17-5. Two loudspeakers are vibrating in phase. They are set up as in figure 17.9, and point C is located as shown there. The speed of sound is 343 m/s. The speakers play the same tone. What is the smallest frequency that will produce destructive interference?
From the figure, you can see that one of the speakers is a distance of 2.40 m from the listener, and, using Pythagoras' theorem, you can calculate that the other speaker is 4.00 m from the listener. The path difference is therefore 1.60 m.
For destructive interference, the two waves must arrive at the listener exactly out of phase, and they will do this is their path difference is a half wavelength, or one and a half wavelengths, or any odd number of half wavelengths. The smallest frequency corresponds to the longest wavelength that satisfies one of these conditions, and this is the value such that
l/2 = path difference = 1.60 m
l = 3.20 m
The frequency of a wave with this wavelength is
f = (343 m/s) / (3.20 m) = 107 Hz
17-30. A string of length 2.50 m is fixed at both ends. When the string vibrates at a frequency of 85.0 Hz, a standing wave with five loops is formed. (a) What is the wavelength of the waves that travel on the string? (b) What is the speed of the waves? (c) What would be the fundamental frequency of this string?

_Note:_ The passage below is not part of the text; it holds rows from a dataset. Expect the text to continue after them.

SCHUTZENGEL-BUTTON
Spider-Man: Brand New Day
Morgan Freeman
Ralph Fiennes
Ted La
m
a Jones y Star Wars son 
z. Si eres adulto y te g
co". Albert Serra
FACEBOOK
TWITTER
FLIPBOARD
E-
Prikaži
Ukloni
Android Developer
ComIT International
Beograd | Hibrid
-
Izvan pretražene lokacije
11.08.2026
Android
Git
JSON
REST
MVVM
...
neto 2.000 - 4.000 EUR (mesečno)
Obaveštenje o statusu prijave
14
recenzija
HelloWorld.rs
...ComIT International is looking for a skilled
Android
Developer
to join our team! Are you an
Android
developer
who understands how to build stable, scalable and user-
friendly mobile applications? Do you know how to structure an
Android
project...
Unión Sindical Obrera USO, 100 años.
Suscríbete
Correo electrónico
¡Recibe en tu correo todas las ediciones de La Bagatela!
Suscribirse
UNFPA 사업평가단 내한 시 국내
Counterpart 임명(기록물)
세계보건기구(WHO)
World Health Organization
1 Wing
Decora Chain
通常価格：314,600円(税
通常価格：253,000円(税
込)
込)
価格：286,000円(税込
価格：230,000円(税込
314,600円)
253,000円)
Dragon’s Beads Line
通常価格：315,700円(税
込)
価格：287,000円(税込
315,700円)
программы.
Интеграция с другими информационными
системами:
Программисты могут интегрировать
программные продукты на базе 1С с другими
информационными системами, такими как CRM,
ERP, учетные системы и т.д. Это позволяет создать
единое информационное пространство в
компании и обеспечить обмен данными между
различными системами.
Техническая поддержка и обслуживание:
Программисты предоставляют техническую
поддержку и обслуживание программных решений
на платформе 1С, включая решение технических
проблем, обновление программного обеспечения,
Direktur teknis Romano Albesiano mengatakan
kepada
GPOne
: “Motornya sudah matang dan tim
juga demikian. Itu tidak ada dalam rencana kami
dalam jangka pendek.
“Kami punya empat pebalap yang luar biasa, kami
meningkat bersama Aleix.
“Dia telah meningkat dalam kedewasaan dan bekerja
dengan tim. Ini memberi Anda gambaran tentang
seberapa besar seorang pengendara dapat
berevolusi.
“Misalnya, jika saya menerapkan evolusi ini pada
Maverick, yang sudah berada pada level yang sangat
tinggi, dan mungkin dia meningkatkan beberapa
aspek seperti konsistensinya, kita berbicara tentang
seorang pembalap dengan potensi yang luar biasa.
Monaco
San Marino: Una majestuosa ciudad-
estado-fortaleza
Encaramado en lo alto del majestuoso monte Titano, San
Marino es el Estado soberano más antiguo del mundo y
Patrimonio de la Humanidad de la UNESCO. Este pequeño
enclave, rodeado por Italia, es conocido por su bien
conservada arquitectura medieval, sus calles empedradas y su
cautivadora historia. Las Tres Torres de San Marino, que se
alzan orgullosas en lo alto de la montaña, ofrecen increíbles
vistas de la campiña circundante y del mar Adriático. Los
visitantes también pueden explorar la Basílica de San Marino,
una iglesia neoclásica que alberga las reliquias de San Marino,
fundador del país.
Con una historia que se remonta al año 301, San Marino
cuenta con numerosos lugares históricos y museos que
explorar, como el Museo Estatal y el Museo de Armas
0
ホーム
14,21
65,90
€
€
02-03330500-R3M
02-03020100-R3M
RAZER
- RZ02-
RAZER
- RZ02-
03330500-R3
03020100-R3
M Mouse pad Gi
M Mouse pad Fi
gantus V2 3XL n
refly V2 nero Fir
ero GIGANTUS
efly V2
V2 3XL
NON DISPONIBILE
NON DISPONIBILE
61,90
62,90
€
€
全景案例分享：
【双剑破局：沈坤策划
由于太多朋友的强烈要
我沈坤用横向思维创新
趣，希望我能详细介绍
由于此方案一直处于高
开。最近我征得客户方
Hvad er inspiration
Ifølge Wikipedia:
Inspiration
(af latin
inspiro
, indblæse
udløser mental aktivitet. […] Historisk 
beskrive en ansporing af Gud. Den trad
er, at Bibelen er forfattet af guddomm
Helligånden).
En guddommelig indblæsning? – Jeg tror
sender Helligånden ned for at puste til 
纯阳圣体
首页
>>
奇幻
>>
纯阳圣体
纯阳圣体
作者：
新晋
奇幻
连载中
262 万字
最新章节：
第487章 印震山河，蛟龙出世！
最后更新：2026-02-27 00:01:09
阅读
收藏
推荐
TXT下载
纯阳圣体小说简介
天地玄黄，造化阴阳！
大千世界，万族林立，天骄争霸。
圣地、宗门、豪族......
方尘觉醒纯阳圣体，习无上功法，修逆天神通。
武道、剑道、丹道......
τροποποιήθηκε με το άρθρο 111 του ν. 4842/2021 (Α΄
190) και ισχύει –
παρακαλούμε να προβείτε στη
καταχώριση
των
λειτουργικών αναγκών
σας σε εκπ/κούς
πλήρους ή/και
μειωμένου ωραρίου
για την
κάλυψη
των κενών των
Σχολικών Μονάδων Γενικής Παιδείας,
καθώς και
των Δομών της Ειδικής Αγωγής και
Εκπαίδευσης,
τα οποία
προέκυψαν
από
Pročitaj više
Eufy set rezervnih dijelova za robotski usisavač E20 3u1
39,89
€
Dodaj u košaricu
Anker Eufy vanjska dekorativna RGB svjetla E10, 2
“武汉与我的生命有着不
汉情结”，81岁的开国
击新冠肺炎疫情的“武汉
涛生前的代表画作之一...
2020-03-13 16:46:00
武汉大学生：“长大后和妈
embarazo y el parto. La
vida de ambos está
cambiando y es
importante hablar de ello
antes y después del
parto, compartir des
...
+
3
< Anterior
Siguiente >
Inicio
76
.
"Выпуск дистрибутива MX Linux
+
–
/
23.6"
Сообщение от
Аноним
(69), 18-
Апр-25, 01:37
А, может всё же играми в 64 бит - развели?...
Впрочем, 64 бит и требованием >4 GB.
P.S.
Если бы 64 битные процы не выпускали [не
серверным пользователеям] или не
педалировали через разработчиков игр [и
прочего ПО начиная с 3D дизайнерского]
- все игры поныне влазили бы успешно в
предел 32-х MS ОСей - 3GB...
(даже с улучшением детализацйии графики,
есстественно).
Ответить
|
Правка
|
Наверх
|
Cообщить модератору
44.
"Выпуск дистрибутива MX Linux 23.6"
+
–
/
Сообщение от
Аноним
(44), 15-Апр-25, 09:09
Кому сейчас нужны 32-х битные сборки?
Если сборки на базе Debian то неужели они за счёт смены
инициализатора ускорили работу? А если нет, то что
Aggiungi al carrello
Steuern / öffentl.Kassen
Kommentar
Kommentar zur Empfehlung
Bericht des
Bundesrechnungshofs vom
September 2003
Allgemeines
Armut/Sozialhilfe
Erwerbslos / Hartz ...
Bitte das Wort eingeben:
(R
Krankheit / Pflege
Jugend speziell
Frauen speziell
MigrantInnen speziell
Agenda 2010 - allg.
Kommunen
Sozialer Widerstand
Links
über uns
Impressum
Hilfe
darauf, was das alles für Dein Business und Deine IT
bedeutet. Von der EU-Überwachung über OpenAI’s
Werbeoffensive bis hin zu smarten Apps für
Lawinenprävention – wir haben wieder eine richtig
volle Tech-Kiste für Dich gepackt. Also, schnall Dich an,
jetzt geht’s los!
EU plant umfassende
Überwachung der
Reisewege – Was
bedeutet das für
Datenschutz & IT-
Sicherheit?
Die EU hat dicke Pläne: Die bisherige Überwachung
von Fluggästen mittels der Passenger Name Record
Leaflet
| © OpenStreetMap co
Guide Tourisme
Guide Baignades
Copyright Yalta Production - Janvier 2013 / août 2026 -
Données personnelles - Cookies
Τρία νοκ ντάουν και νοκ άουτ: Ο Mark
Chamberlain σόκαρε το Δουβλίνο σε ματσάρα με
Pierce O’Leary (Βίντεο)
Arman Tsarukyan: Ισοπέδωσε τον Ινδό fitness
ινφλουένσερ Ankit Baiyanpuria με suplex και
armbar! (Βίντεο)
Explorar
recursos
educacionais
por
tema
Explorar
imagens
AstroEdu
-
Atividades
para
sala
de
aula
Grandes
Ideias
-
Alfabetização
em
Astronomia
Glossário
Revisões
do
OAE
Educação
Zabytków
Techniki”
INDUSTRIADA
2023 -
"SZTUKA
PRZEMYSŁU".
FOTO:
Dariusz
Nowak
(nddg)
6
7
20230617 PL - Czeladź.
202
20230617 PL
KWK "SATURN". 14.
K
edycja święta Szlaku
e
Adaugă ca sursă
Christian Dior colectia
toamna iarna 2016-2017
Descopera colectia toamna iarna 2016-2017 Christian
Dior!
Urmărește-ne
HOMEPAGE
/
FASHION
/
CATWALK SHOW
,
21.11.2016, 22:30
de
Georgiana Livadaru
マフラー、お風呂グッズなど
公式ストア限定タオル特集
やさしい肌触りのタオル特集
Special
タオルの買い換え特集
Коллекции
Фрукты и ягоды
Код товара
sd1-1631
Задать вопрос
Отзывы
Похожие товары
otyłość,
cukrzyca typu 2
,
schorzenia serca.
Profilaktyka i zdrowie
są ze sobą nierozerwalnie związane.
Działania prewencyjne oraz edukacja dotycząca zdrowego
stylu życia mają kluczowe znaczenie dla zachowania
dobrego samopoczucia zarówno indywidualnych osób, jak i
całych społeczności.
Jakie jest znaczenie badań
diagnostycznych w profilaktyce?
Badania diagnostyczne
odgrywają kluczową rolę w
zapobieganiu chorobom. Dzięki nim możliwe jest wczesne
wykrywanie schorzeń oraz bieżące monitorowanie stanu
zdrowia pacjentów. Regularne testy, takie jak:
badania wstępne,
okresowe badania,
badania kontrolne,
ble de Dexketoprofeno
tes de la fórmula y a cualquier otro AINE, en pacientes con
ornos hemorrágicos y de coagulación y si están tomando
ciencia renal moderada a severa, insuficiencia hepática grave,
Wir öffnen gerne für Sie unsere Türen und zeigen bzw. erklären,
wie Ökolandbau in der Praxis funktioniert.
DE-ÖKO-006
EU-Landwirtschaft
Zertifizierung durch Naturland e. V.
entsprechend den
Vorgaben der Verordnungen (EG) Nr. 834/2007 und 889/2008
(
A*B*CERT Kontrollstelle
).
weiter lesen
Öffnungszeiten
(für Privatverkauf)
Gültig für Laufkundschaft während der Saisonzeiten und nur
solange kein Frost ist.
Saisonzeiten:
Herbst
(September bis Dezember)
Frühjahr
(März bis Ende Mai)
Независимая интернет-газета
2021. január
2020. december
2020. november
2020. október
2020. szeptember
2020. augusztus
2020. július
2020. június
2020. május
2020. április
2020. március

(a) Five loops means that there are four nodes inside the string, and that n is 5. The wavelength is (2L)/n = 2(2.50 m)/5 = 1.00 m. Alternatively, you can recognize that five loops is two and a half waves, and (2.50 m)/(2.5) = 1.00 m.
(b) v = fl = (85.0 Hz)(1.00 m) = 85.0 m/s
(c) For n = 1, l = 2L/1 = 5.00 m, and
f = v/l = (85.0 m/s)/(5.00 m) = 17.0 Hz
17-48. A person hums into the top of a well and finds that standing waves are established at frequencies of 42, 70.0, and 98 Hz. The frequency of 42 Hz is not necessarily the fundamental frequency. The speed of sound is 343 m/s. How deep is the well?
(This doesn't sound practical to me!)
Standing waves in a pipe that is closed at one end have wavelengths l = 4L, 4L/3, 4L/5, ...
The frequencies are
f = v/l = n(v/4L), n = 1, 3, 5, ...
The three frequencies 42, 70.0, and 98, must all be odd multiples of the fundamental frequency. By trial and error, you can find that they are all multiples of 14, with n = 3, 5, 7. (A more methodical approach is to see that the difference between adjacent frequencies is 2(v/4L), or twice the fundamental frequency, and the differences between 42 and 70.0, and 70.0 and 98, are both 28, so the fundamental frequency is 14 Hz. (This would not be audible, so you can't fault the whistler for not hearing it.)
The wavelength of the fundamental vibration is (343 m/s)/(14 Hz) = 24.5 m, and the depth of the well is one quarter of this, which is 6.13 m.